*** Listed entries Section Begins ***

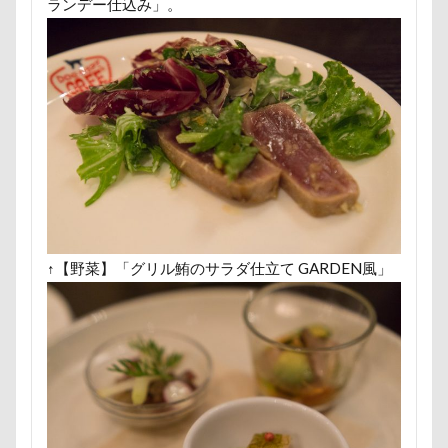
ドッグラン
ドッグプール
ランデー仕込み」。
ドッグプリントロングスリーブTシャツ
ドッグフード
ドッグパラダイス・フィフスアヴェニュー
ドッグデプト
ドッグダンス
ドッグタウン小豆沢
ドッグジャカードニットトップ
トマト
ドッグカフェ
トレーニング
トレッキング
トレジャーガーデン
トレイル
トリミング
↑【野菜】「グリル鮪のサラダ仕立て GARDEN風」
トリックアート
トラクター
トライカラー
ティーポット
ティキちゃん
ドッグリゾート Woof
タイムプラス
ダンくん
ダルダル犬
ダラダラ
ダッシュ
ターン
タンポポ
タロタンちゃん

*** Listed entries Section Ends ***

The required output is every line of the data above, set down exactly and stripped of pictures.

## Output for this exercise
ドッグラン
ドッグプール
ランデー仕込み」。
ドッグプリントロングスリーブTシャツ
ドッグフード
ドッグパラダイス・フィフスアヴェニュー
ドッグデプト
ドッグダンス
ドッグタウン小豆沢
ドッグジャカードニットトップ
トマト
ドッグカフェ
トレーニング
トレッキング
トレジャーガーデン
トレイル
トリミング
↑【野菜】「グリル鮪のサラダ仕立て GARDEN風」
トリックアート
トラクター
トライカラー
ティーポット
ティキちゃん
ドッグリゾート Woof
タイムプラス
ダンくん
ダルダル犬
ダラダラ
ダッシュ
ターン
タンポポ
タロタンちゃん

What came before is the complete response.